EXERCISE OBJECTIVE - Look below. Copy each line that has "watermark" in it.

SUPPLIED MATERIAL -
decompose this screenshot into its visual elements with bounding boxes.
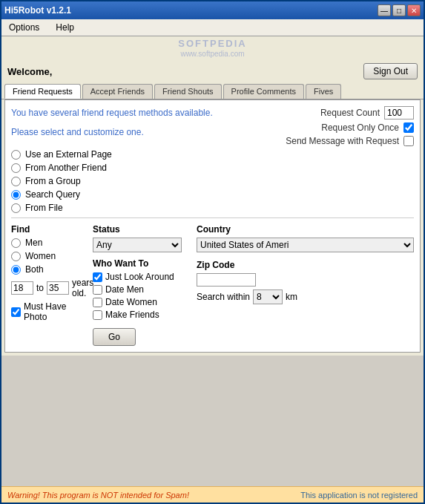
date-women-checkbox[interactable] bbox=[93, 298, 102, 307]
zip-code-input[interactable] bbox=[197, 273, 256, 287]
find-women-label: Women bbox=[25, 251, 56, 261]
main-content: You have several friend request methods … bbox=[1, 99, 424, 486]
age-to-label: to bbox=[36, 283, 44, 293]
who-want-date-men: Date Men bbox=[93, 284, 182, 295]
find-both-radio[interactable] bbox=[11, 265, 21, 275]
find-men-label: Men bbox=[25, 238, 42, 248]
radio-from-file: From File bbox=[11, 203, 414, 213]
who-want-date-women: Date Women bbox=[93, 297, 182, 307]
search-within-label: Search within bbox=[197, 292, 250, 302]
just-look-around-label: Just Look Around bbox=[105, 272, 174, 282]
radio-from-file-input[interactable] bbox=[11, 203, 21, 213]
tabs-bar: Friend Requests Accept Friends Friend Sh… bbox=[1, 82, 424, 99]
search-within-row: Search within 8 16 32 64 km bbox=[197, 289, 414, 304]
tab-fives[interactable]: Fives bbox=[306, 84, 341, 99]
send-message-row: Send Message with Request bbox=[266, 136, 414, 146]
radio-another-friend-input[interactable] bbox=[11, 163, 21, 173]
find-men-option: Men bbox=[11, 238, 78, 248]
radio-another-friend: From Another Friend bbox=[11, 163, 414, 173]
request-only-once-row: Request Only Once bbox=[266, 122, 414, 133]
tab-profile-comments[interactable]: Profile Comments bbox=[223, 84, 304, 99]
find-women-radio[interactable] bbox=[11, 252, 21, 261]
window-controls: — □ ✕ bbox=[378, 4, 421, 16]
minimize-button[interactable]: — bbox=[378, 4, 391, 16]
welcome-text: Welcome, bbox=[7, 66, 52, 77]
content-area: You have several friend request methods … bbox=[4, 99, 421, 353]
who-want-just-look: Just Look Around bbox=[93, 272, 182, 282]
status-select[interactable]: Any Single Married Divorced bbox=[93, 238, 182, 252]
menu-help[interactable]: Help bbox=[51, 21, 79, 34]
request-count-row: Request Count bbox=[266, 106, 414, 120]
age-row: to years old. bbox=[11, 278, 78, 298]
radio-search-query-input[interactable] bbox=[11, 190, 21, 200]
gray-area bbox=[1, 356, 424, 486]
title-bar: Hi5Robot v1.2.1 — □ ✕ bbox=[1, 1, 424, 19]
send-message-label: Send Message with Request bbox=[286, 136, 399, 146]
radio-from-group-input[interactable] bbox=[11, 177, 21, 186]
footer-bar: Warning! This program is NOT intended fo… bbox=[1, 486, 424, 503]
tab-accept-friends[interactable]: Accept Friends bbox=[82, 84, 153, 99]
close-button[interactable]: ✕ bbox=[407, 4, 421, 16]
status-label: Status bbox=[93, 224, 182, 235]
km-label: km bbox=[286, 292, 297, 302]
radio-external-page-label: Use an External Page bbox=[25, 149, 112, 160]
watermark-url: www.softpedia.com bbox=[1, 50, 424, 60]
right-panel: Request Count Request Only Once Send Mes… bbox=[266, 106, 414, 149]
make-friends-label: Make Friends bbox=[105, 310, 159, 320]
menu-options[interactable]: Options bbox=[4, 21, 44, 34]
info-text-1: You have several friend request methods … bbox=[11, 106, 266, 120]
make-friends-checkbox[interactable] bbox=[93, 310, 102, 320]
menu-bar: Options Help bbox=[1, 19, 424, 36]
watermark-brand: SOFTPEDIA bbox=[1, 36, 424, 50]
footer-notice: This application is not registered bbox=[300, 491, 418, 500]
radio-search-query-label: Search Query bbox=[25, 189, 80, 200]
request-count-input[interactable] bbox=[384, 106, 414, 120]
maximize-button[interactable]: □ bbox=[392, 4, 406, 16]
age-to-input[interactable] bbox=[47, 281, 69, 295]
request-only-once-label: Request Only Once bbox=[321, 122, 399, 133]
country-select[interactable]: United States of Ameri Canada United Kin… bbox=[197, 238, 414, 252]
country-label: Country bbox=[197, 224, 414, 235]
zip-code-section: Zip Code bbox=[197, 260, 414, 287]
just-look-around-checkbox[interactable] bbox=[93, 272, 102, 282]
who-want-label: Who Want To bbox=[93, 258, 182, 269]
divider bbox=[11, 217, 414, 218]
radio-options: Use an External Page From Another Friend… bbox=[11, 149, 414, 213]
radio-external-page: Use an External Page bbox=[11, 149, 414, 160]
find-label: Find bbox=[11, 224, 78, 235]
must-have-photo-checkbox[interactable] bbox=[11, 307, 21, 317]
request-count-label: Request Count bbox=[320, 108, 380, 118]
date-men-label: Date Men bbox=[105, 284, 144, 295]
who-want-make-friends: Make Friends bbox=[93, 310, 182, 320]
zip-code-label: Zip Code bbox=[197, 260, 414, 270]
date-men-checkbox[interactable] bbox=[93, 285, 102, 295]
request-only-once-checkbox[interactable] bbox=[403, 122, 414, 133]
window-title: Hi5Robot v1.2.1 bbox=[4, 5, 71, 16]
must-have-photo-label: Must Have Photo bbox=[24, 301, 78, 322]
radio-external-page-input[interactable] bbox=[11, 150, 21, 160]
go-button[interactable]: Go bbox=[93, 328, 136, 346]
radio-search-query: Search Query bbox=[11, 189, 414, 200]
info-text-2: Please select and customize one. bbox=[11, 125, 266, 139]
send-message-checkbox[interactable] bbox=[403, 136, 414, 146]
radio-from-group-label: From a Group bbox=[25, 176, 81, 186]
who-want-section: Who Want To Just Look Around Date Men Da… bbox=[93, 258, 182, 320]
age-from-input[interactable] bbox=[11, 281, 33, 295]
date-women-label: Date Women bbox=[105, 297, 157, 307]
bottom-section: Find Men Women Both to bbox=[11, 224, 414, 346]
tab-friend-shouts[interactable]: Friend Shouts bbox=[154, 84, 221, 99]
find-men-radio[interactable] bbox=[11, 238, 21, 248]
radio-from-file-label: From File bbox=[25, 203, 63, 213]
radio-another-friend-label: From Another Friend bbox=[25, 163, 107, 173]
find-column: Find Men Women Both to bbox=[11, 224, 78, 346]
find-women-option: Women bbox=[11, 251, 78, 261]
must-have-photo-row: Must Have Photo bbox=[11, 301, 78, 322]
left-info: You have several friend request methods … bbox=[11, 106, 266, 149]
footer-warning: Warning! This program is NOT intended fo… bbox=[7, 491, 189, 500]
search-within-select[interactable]: 8 16 32 64 bbox=[253, 289, 283, 304]
sign-out-button[interactable]: Sign Out bbox=[363, 63, 418, 79]
years-old-label: years old. bbox=[72, 278, 93, 298]
country-column: Country United States of Ameri Canada Un… bbox=[197, 224, 414, 346]
tab-friend-requests[interactable]: Friend Requests bbox=[4, 84, 81, 99]
radio-from-group: From a Group bbox=[11, 176, 414, 186]
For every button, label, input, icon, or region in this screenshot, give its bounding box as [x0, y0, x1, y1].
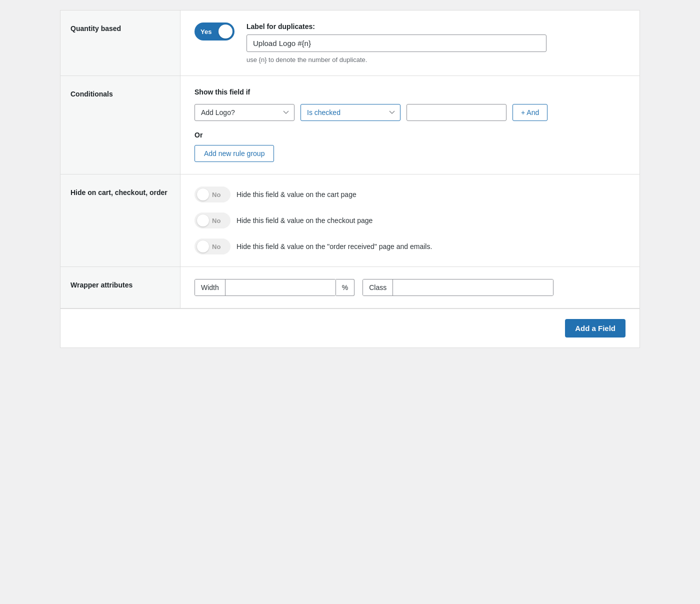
width-input[interactable]: [226, 280, 336, 296]
hide-order-toggle[interactable]: No: [194, 238, 230, 254]
quantity-based-label: Quantity based: [60, 10, 180, 76]
toggle-knob-no: [197, 214, 209, 226]
class-input[interactable]: [393, 280, 553, 296]
add-rule-group-button[interactable]: Add new rule group: [194, 145, 274, 162]
conditionals-row: Conditionals Show this field if Add Logo…: [60, 76, 640, 174]
hide-on-cart-label: Hide on cart, checkout, order: [60, 174, 180, 266]
conditionals-content: Show this field if Add Logo? Is checked …: [180, 76, 640, 174]
toggle-yes-label: Yes: [196, 28, 214, 36]
settings-form: Quantity based Yes Label for duplicates:…: [60, 10, 640, 348]
wrapper-attrs-container: Width % Class: [194, 279, 626, 296]
condition-field-select[interactable]: Add Logo?: [194, 104, 294, 121]
list-item: No Hide this field & value on the checko…: [194, 212, 626, 228]
quantity-based-row: Quantity based Yes Label for duplicates:…: [60, 10, 640, 76]
toggle-no-label: No: [209, 217, 220, 224]
class-wrapper: Class: [362, 279, 554, 296]
condition-row: Add Logo? Is checked + And: [194, 104, 626, 121]
list-item: No Hide this field & value on the "order…: [194, 238, 626, 254]
wrapper-attributes-row: Wrapper attributes Width % Class: [60, 267, 640, 308]
class-label: Class: [363, 280, 393, 296]
quantity-toggle[interactable]: Yes: [194, 22, 234, 40]
percent-symbol: %: [336, 279, 354, 296]
wrapper-attributes-content: Width % Class: [180, 267, 640, 308]
show-this-field-if-label: Show this field if: [194, 88, 626, 96]
and-button[interactable]: + And: [512, 104, 548, 121]
toggle-no-label: No: [209, 191, 220, 198]
label-for-duplicates-hint: use {n} to denote the number of duplicat…: [246, 56, 626, 64]
hide-cart-toggle[interactable]: No: [194, 186, 230, 202]
hide-order-text: Hide this field & value on the "order re…: [236, 242, 432, 250]
toggle-knob-no: [197, 188, 209, 200]
hide-cart-text: Hide this field & value on the cart page: [236, 190, 356, 198]
label-for-duplicates-title: Label for duplicates:: [246, 22, 626, 30]
hide-on-cart-row: Hide on cart, checkout, order No Hide th…: [60, 174, 640, 267]
label-for-duplicates-input[interactable]: [246, 34, 546, 52]
toggle-knob: [218, 24, 232, 38]
footer-bar: Add a Field: [60, 308, 640, 348]
label-for-duplicates-area: Label for duplicates: use {n} to denote …: [246, 22, 626, 64]
hide-checkout-toggle[interactable]: No: [194, 212, 230, 228]
hide-checkout-text: Hide this field & value on the checkout …: [236, 216, 372, 224]
hide-options-list: No Hide this field & value on the cart p…: [194, 186, 626, 254]
hide-on-cart-content: No Hide this field & value on the cart p…: [180, 174, 640, 266]
toggle-no-label: No: [209, 243, 220, 250]
list-item: No Hide this field & value on the cart p…: [194, 186, 626, 202]
width-wrapper: Width: [194, 279, 336, 296]
conditionals-label: Conditionals: [60, 76, 180, 174]
width-label: Width: [195, 280, 226, 296]
wrapper-attributes-label: Wrapper attributes: [60, 267, 180, 308]
condition-operator-select[interactable]: Is checked: [300, 104, 400, 121]
quantity-based-content: Yes Label for duplicates: use {n} to den…: [180, 10, 640, 76]
condition-value-input[interactable]: [406, 104, 506, 121]
add-field-button[interactable]: Add a Field: [565, 319, 626, 338]
or-label: Or: [194, 131, 626, 139]
toggle-knob-no: [197, 240, 209, 252]
quantity-toggle-area: Yes Label for duplicates: use {n} to den…: [194, 22, 626, 64]
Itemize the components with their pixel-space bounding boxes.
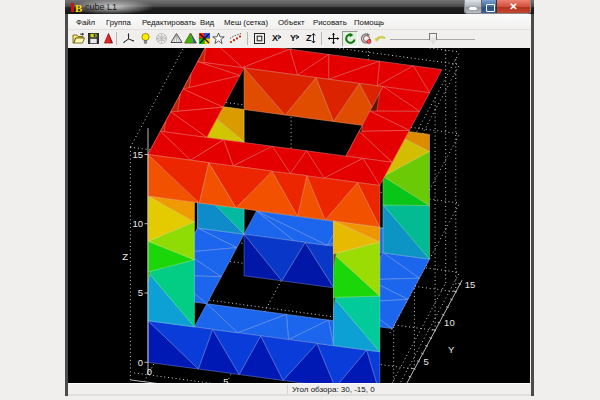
svg-text:Y: Y [290,33,296,43]
svg-text:15: 15 [132,148,143,159]
svg-text:Z: Z [306,33,312,43]
svg-text:0: 0 [138,356,143,367]
svg-text:5: 5 [223,376,228,383]
svg-text:0: 0 [147,366,152,377]
svg-text:15: 15 [465,278,476,289]
svg-text:10: 10 [132,217,143,228]
svg-text:5: 5 [423,356,428,367]
svg-text:Z: Z [122,251,128,262]
svg-text:X: X [272,33,278,43]
svg-text:10: 10 [444,317,455,328]
svg-text:Y: Y [448,344,455,355]
svg-text:5: 5 [138,287,143,298]
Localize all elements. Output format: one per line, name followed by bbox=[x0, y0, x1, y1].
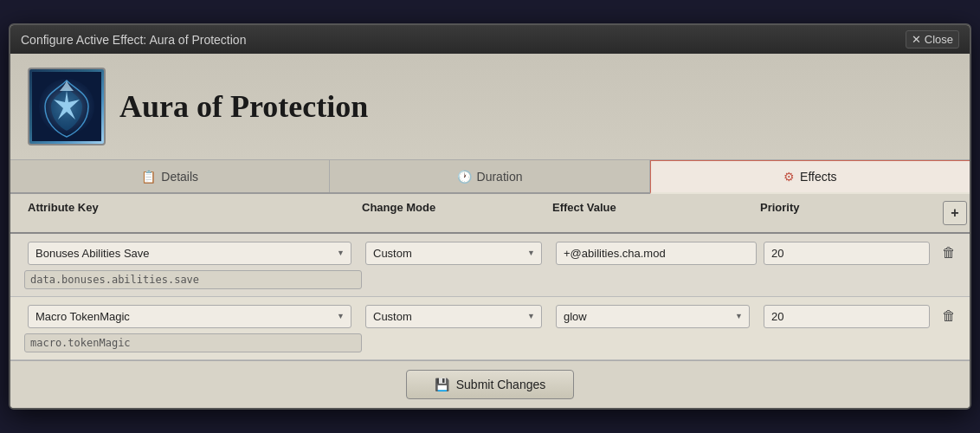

REPLY TO THE EXERCISE -
watermark-url: www.softpedia.com bbox=[1, 50, 424, 60]
watermark-brand: SOFTPEDIA bbox=[1, 36, 424, 50]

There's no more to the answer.